### What you should do
Each record that follows is to be reproduced character for character, pictures excepted.

══ Data shown

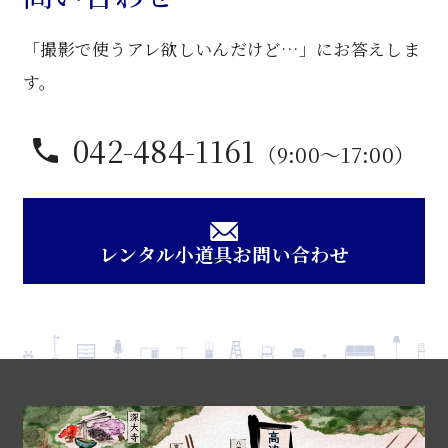
「撮影で使うアレ欲しいんだけど…」にお答えしま
す。
042-484-1161
（9:00〜17:00）
レンタル小道具お問い合わせ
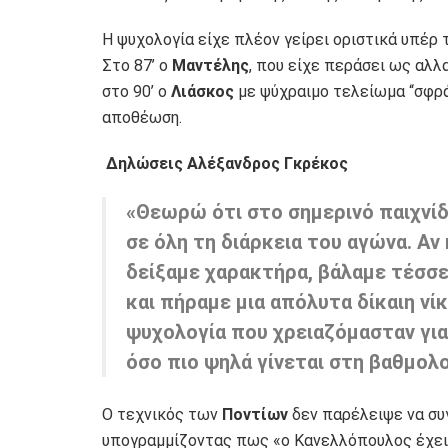
Η ψυχολογία είχε πλέον γείρει οριστικά υπέρ
Στο 87’ ο
Μαντέλης
, που είχε περάσει ως αλλ
στο 90’ ο
Λιάσκος
με ψύχραιμο τελείωμα “σφράγ
αποθέωση.
Δηλώσεις Αλέξανδρος Γκρέκος
«Θεωρώ ότι στο σημερινό παιχνίδ
σε όλη τη διάρκεια του αγώνα. Αν
δείξαμε χαρακτήρα, βάλαμε τέσσε
και πήραμε μια απόλυτα δίκαιη νί
ψυχολογία που χρειαζόμασταν για
όσο πιο ψηλά γίνεται στη βαθμολ
Ο τεχνικός των
Ποντίων
δεν παρέλειψε να συ
υπογραμμίζοντας πως «ο Κανελλόπουλος έχει 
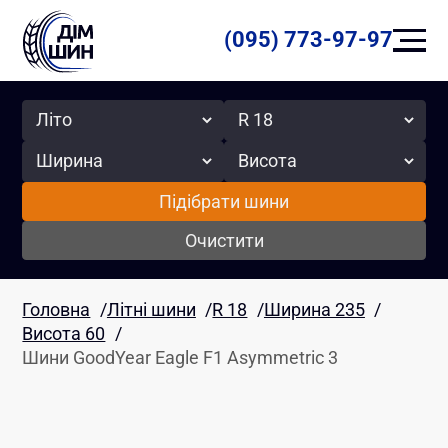
(095) 773-97-97
Сезон
Радіус
Ширина
Висота
Підібрати шини
Очистити
Головна
/
Літні шини
/
R 18
/
Ширина 235
/
Висота 60
/
Шини GoodYear Eagle F1 Asymmetric 3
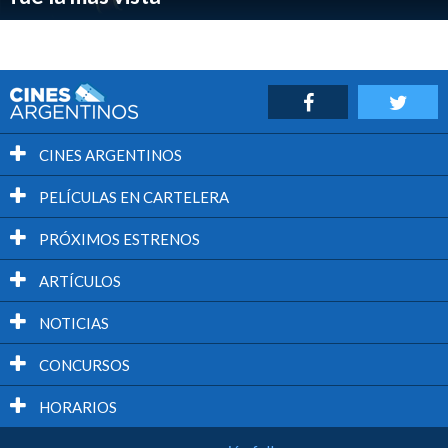
CINES ARGENTINOS
PELÍCULAS EN CARTELERA
PRÓXIMOS ESTRENOS
ARTÍCULOS
NOTICIAS
CONCURSOS
HORARIOS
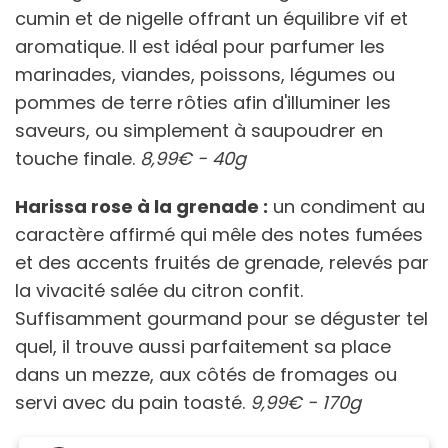
cumin et de nigelle offrant un équilibre vif et
aromatique. Il est idéal pour parfumer les
marinades, viandes, poissons, légumes ou
pommes de terre rôties afin d'illuminer les
saveurs, ou simplement à saupoudrer en
touche finale.
8,99€ - 40g
Harissa rose à la grenade :
un condiment au
caractère affirmé qui mêle des notes fumées
et des accents fruités de grenade, relevés par
la vivacité salée du citron confit.
Suffisamment gourmand pour se déguster tel
quel, il trouve aussi parfaitement sa place
dans un mezze, aux côtés de fromages ou
servi avec du pain toasté.
9,99€ - 170g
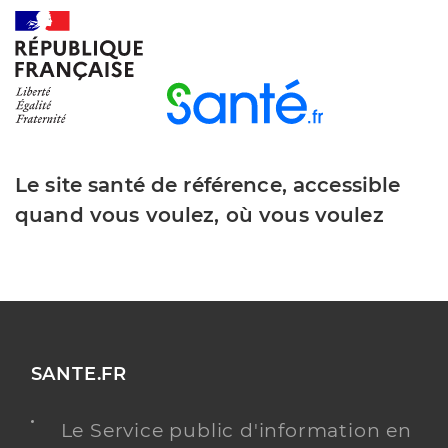
Le site santé de référence, accessible
quand vous voulez, où vous voulez
SANTE.FR
Le Service public d'information en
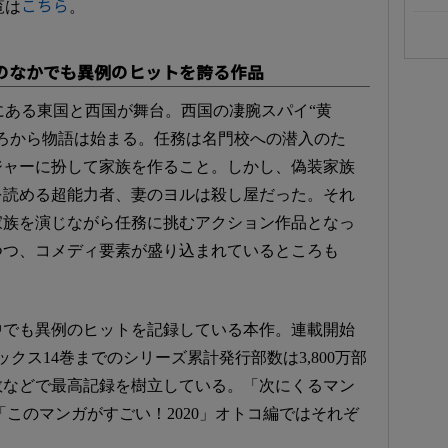
覧は
こちら
。
のなかでも異例のヒットを誇る作品
状態にある東国と西国が舞台。西国の凄腕スパイ“黄
ろから物語は始まる。任務は名門校への潜入のた
ジャーに扮して家族を作ること。しかし、偽装家族
を読める超能力者、妻のヨルは殺し屋だった。それ
家族を演じながら任務に挑むアクション作品となっ
つつ、コメディ要素が盛り込まれているところも
中でも異例のヒットを記録している本作。連載開始
クス14巻までのシリーズ累計発行部数は3,800万部
数などで最高記録を樹立している。「次にくるマン
、「このマンガがすごい！2020」オトコ編ではそれぞ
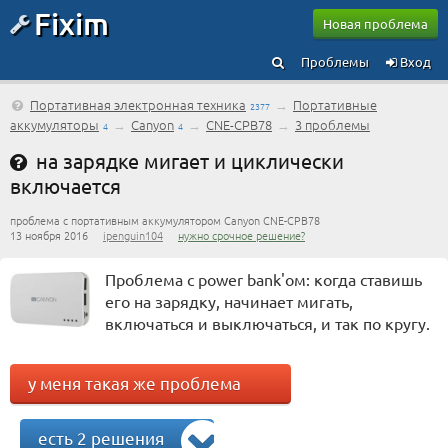
Fixim
Новая проблема
Проблемы
Вход
Портативная электронная техника
→
Портативные
2377
аккумуляторы
→
Canyon
→
CNE-CPB78
→
3 проблемы
4
4
на зарядке мигает и циклически
включается
проблема с портативным аккумулятором Canyon CNE-CPB78
13 ноября 2016
ipenguin104
нужно срочное решение?
Проблема с power bank'ом: когда ставишь
его на зарядку, начинает мигать,
включаться и выключаться, и так по кругу.
у меня такая же проблема
есть 2 решения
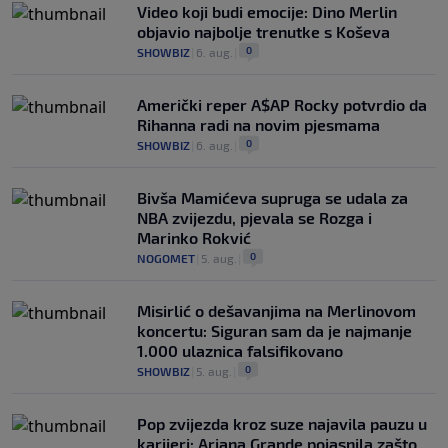
Video koji budi emocije: Dino Merlin
objavio najbolje trenutke s Koševa
0
SHOWBIZ
|
6. aug.
|
Američki reper A$AP Rocky potvrdio da
Rihanna radi na novim pjesmama
0
SHOWBIZ
|
6. aug.
|
Bivša Mamićeva supruga se udala za
NBA zvijezdu, pjevala se Rozga i
Marinko Rokvić
0
NOGOMET
|
5. aug.
|
Misirlić o dešavanjima na Merlinovom
koncertu: Siguran sam da je najmanje
1.000 ulaznica falsifikovano
0
SHOWBIZ
|
5. aug.
|
Pop zvijezda kroz suze najavila pauzu u
karijeri: Ariana Grande pojasnila zašto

════

### Response below
「撮影で使うアレ欲しいんだけど…」にお答えしま
す。
042-484-1161
（9:00〜17:00）
レンタル小道具お問い合わせ
Η ψυχολογία είχε πλέον γείρει οριστικά υπέρ
Στο 87’ ο
Μαντέλης
, που είχε περάσει ως αλλ
στο 90’ ο
Λιάσκος
με ψύχραιμο τελείωμα “σφράγ
αποθέωση.
Δηλώσεις Αλέξανδρος Γκρέκος
«Θεωρώ ότι στο σημερινό παιχνίδ
σε όλη τη διάρκεια του αγώνα. Αν
δείξαμε χαρακτήρα, βάλαμε τέσσε
και πήραμε μια απόλυτα δίκαιη νί
ψυχολογία που χρειαζόμασταν για
όσο πιο ψηλά γίνεται στη βαθμολ
Ο τεχνικός των
Ποντίων
δεν παρέλειψε να συ
υπογραμμίζοντας πως «ο Κανελλόπουλος έχει 
(095) 773-97-97
Сезон
Радіус
Ширина
Висота
Підібрати шини
Очистити
Головна
/
Літні шини
/
R 18
/
Ширина 235
/
Висота 60
/
Шини GoodYear Eagle F1 Asymmetric 3
CINES ARGENTINOS
PELÍCULAS EN CARTELERA
PRÓXIMOS ESTRENOS
ARTÍCULOS
NOTICIAS
CONCURSOS
HORARIOS
cumin et de nigelle offrant un équilibre vif et
aromatique. Il est idéal pour parfumer les
marinades, viandes, poissons, légumes ou
pommes de terre rôties afin d'illuminer les
saveurs, ou simplement à saupoudrer en
touche finale.
8,99€ - 40g
Harissa rose à la grenade :
un condiment au
caractère affirmé qui mêle des notes fumées
et des accents fruités de grenade, relevés par
la vivacité salée du citron confit.
Suffisamment gourmand pour se déguster tel
quel, il trouve aussi parfaitement sa place
dans un mezze, aux côtés de fromages ou
servi avec du pain toasté.
9,99€ - 170g
Le site santé de référence, accessible
quand vous voulez, où vous voulez
SANTE.FR
Le Service public d'information en
覧は
こちら
。
のなかでも異例のヒットを誇る作品
状態にある東国と西国が舞台。西国の凄腕スパイ“黄
ろから物語は始まる。任務は名門校への潜入のた
ジャーに扮して家族を作ること。しかし、偽装家族
を読める超能力者、妻のヨルは殺し屋だった。それ
家族を演じながら任務に挑むアクション作品となっ
つつ、コメディ要素が盛り込まれているところも
中でも異例のヒットを記録している本作。連載開始
クス14巻までのシリーズ累計発行部数は3,800万部
数などで最高記録を樹立している。「次にくるマン
、「このマンガがすごい！2020」オトコ編ではそれぞ
Fixim
Новая проблема
Проблемы
Вход
Портативная электронная техника
→
Портативные
2377
аккумуляторы
→
Canyon
→
CNE-CPB78
→
3 проблемы
4
4
на зарядке мигает и циклически
включается
проблема с портативным аккумулятором Canyon CNE-CPB78
13 ноября 2016
ipenguin104
нужно срочное решение?
Проблема с power bank'ом: когда ставишь
его на зарядку, начинает мигать,
включаться и выключаться, и так по кругу.
у меня такая же проблема
есть 2 решения
Video koji budi emocije: Dino Merlin
objavio najbolje trenutke s Koševa
0
SHOWBIZ
|
6. aug.
|
Američki reper A$AP Rocky potvrdio da
Rihanna radi na novim pjesmama
0
SHOWBIZ
|
6. aug.
|
Bivša Mamićeva supruga se udala za
NBA zvijezdu, pjevala se Rozga i
Marinko Rokvić
0
NOGOMET
|
5. aug.
|
Misirlić o dešavanjima na Merlinovom
koncertu: Siguran sam da je najmanje
1.000 ulaznica falsifikovano
0
SHOWBIZ
|
5. aug.
|
Pop zvijezda kroz suze najavila pauzu u
karijeri: Ariana Grande pojasnila zašto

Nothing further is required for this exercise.